Publication: Large Scale Inference with Theoretical Guarantees under Various Distributed Settings
Open/View Files
Date
Authors
Published Version
Published Version
Journal Title
Journal ISSN
Volume Title
Publisher
Citation
Abstract
Large-scale inference under distributed settings is an essential problem in machine learning and statistical inference. In many applications, the amount of data is too large to be processed by a single machine, requiring distributed computing to achieve scalable and efficient computation. Distributed inference involves splitting the data and computations across multiple machines, which brings challenges in terms of communication, computation, and synchronization.
One important field that the distributed data settings might pose challenges to is principal component analysis (PCA), which is a widely used technique for dimensionality reduction and feature extraction. In view of the growing dimensionality and increasing sample sizes of modern big data, the traditional PCA algorithm is computationally expensive and does not scale well to large datasets. Besides, in federated ecosystems, the traditional PCA method is often not applicable due to privacy protection considerations and large communicational burden. Algorithms were proposed to lower the computational cost, but few can handle both high dimensionality and massive sample size under the distributed setting. In Chapter 1, we propose the FAst DIstributed (FADI) PCA method for federated data when both the dimension d and the sample size n are ultra-large, by simultaneously performing parallel computing along d and dis- tributed computing along n. Specifically, we utilize L parallel copies of p-dimensional fast sketches to divide the computing burden along d and aggregate the results distributetively along the split samples. We present FADI under a general framework applicable to multiple statistical problems, and establish comprehensive theoretical results under the general framework. We show that FADI enjoys the same non-asymptotic error rate as the traditional PCA when Lp ≥ d. We also derive inferential results that characterize the asymptotic distribution of FADI, and show a phase-transition phenomenon as Lp increases. We perform extensive simulations to show that FADI substantially out- performs the existing methods in computational efficiency while preserving accuracy, and validate the distributional phase-transition phenomenon through numerical experiments. We apply FADI to the 1000 Genomes data to study the population structure.

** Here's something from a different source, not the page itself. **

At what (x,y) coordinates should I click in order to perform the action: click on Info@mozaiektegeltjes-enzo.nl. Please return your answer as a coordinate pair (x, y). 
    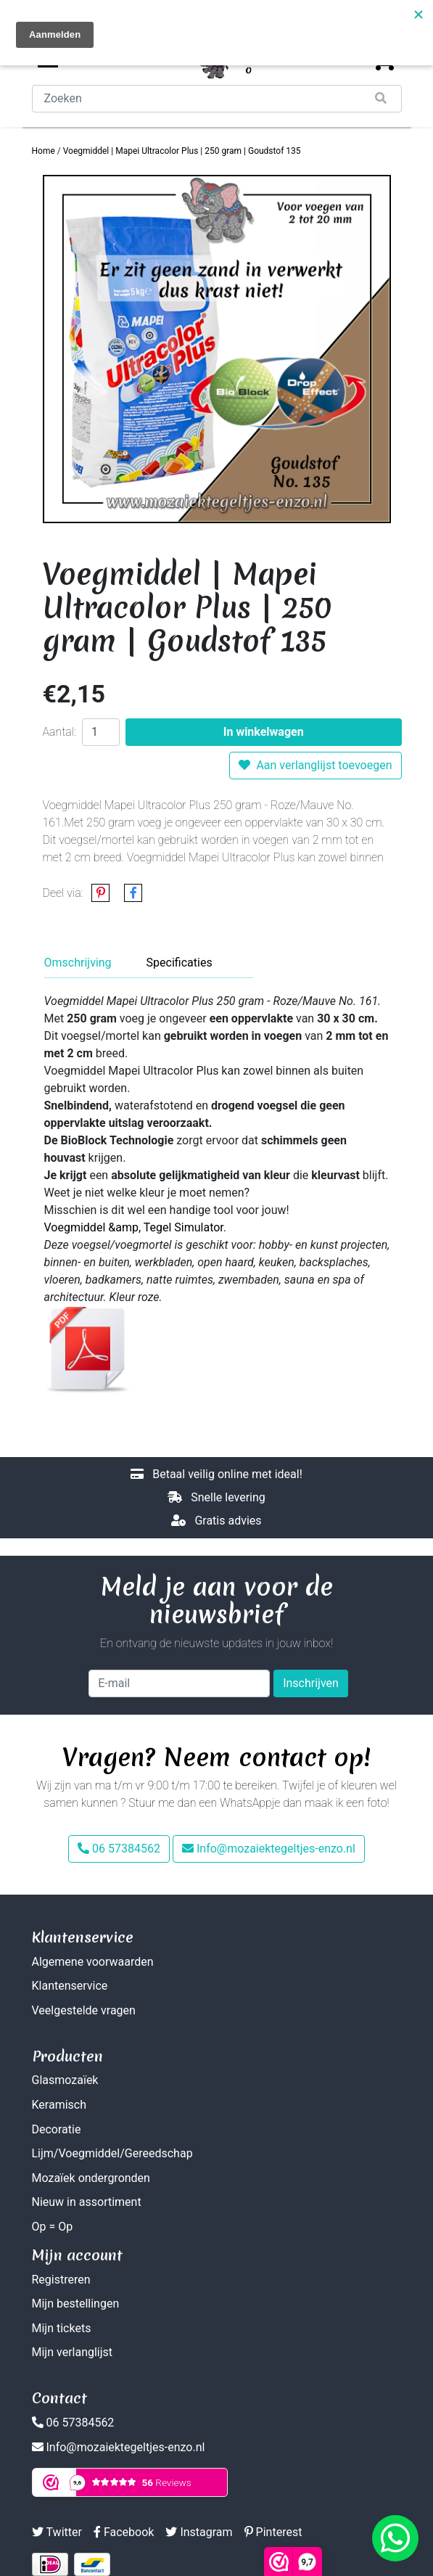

Another important problem in large-scale inference is federated variable selection, where the goal is to select important features from distributed datasets without sharing the raw data. Federated variable selection has become increasingly popular in applications such as healthcare, where data privacy and security are of utmost importance. Recent advances in federated learning have led to the development of new distributed algorithms, such as federated Lasso and federated elastic net, which allow for efficient variable selection in a distributed setting. In Chapter 2, we propose a novel l0l1-regularized variable selection method via contrastive learning for high-dimensional federated data. Specifically, we consider the regime where the data dimension d is much larger than the sample size n, and assume the data to be vertically distributed along the dimension across multiple machines. By considering the combination of a supervised regression loss and an unsupervised contrastive loss, we are able to simultaneously perform the representation learning of a low-dimensional mapping matrix to embed the data and the supervised learning of the regression coefficients from the embedded data. We present an alternating algorithm to solve for the optimizers distributively with high computational efficiency, and provide theoretical guarantees on both the accuracy of representation and the statistical rates of the regression estimator. Our results are supported by numerical simulations, where our method is shown to have similar performance on prediction and variable selection to the traditional l0l1- regularized regression while having much lower computational costs.

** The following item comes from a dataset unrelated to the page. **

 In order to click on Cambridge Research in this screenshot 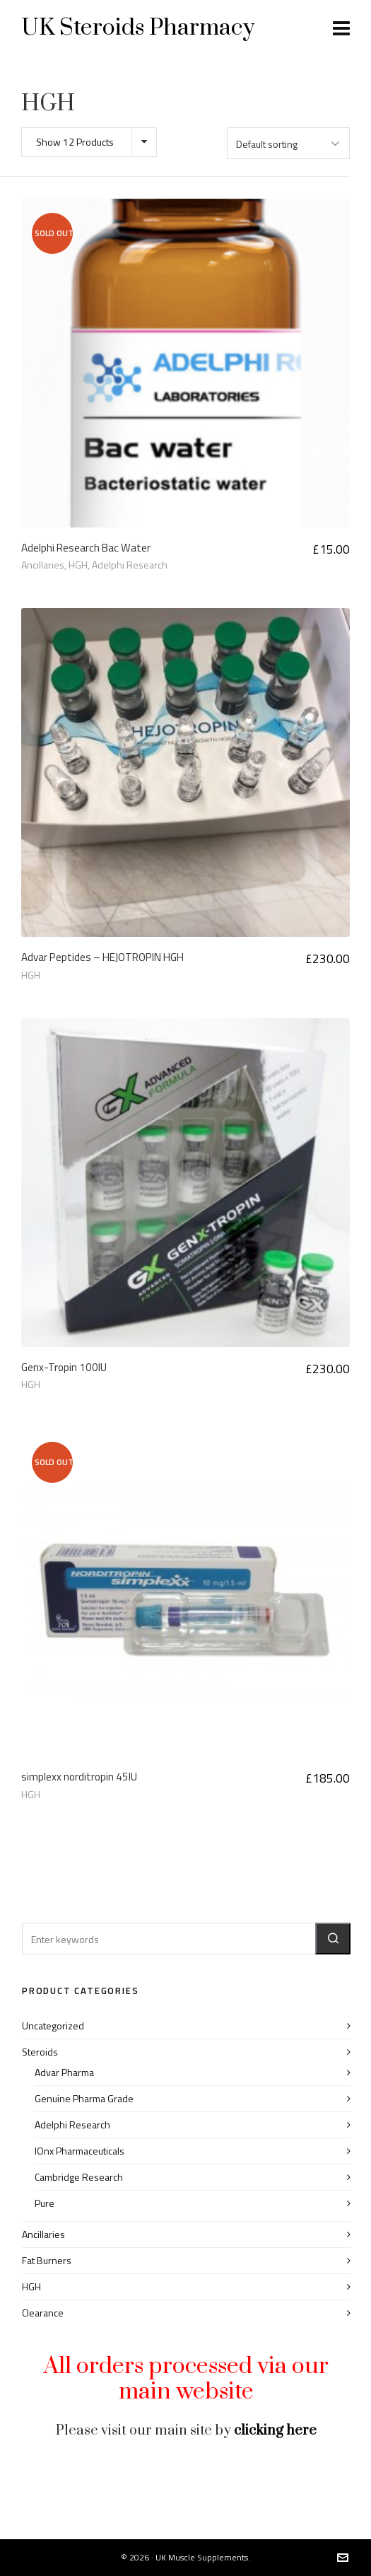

Finally, doubly robust inference is another important topic in large-scale inference, as the regularized learning in high-dimensional data usually induces non-negligible bias. In Chapter 3, we propose a doubly robust method that modifies the sequence kernel association test (SKAT) under the high-dimensional setting. In specific, we propose a sequence kernel log-likelihood ratio test (SKiRT) statistic by constructing a Neyman orthogonal score for the sequence kernel log-likelihood. Our method is rate doubly robust in the sense that it only requires the product of the convergence rates for two nuisance estimators to be of order o(n^1/2). We provide theoretical guarantees that under the high-dimensional regime, our proposed SKiRT statistic still converges in distribution to a mixture of Chi-square distributions. Our proof techniques differ from that of the previous doubly robust literature in the sense that our statistic is not a summation of i.i.d. data due to the inserted kernel, and we do not need sample splitting of the data. We perform simulation studies to validate our theoretical results and evaluate the performance of our method under different settings.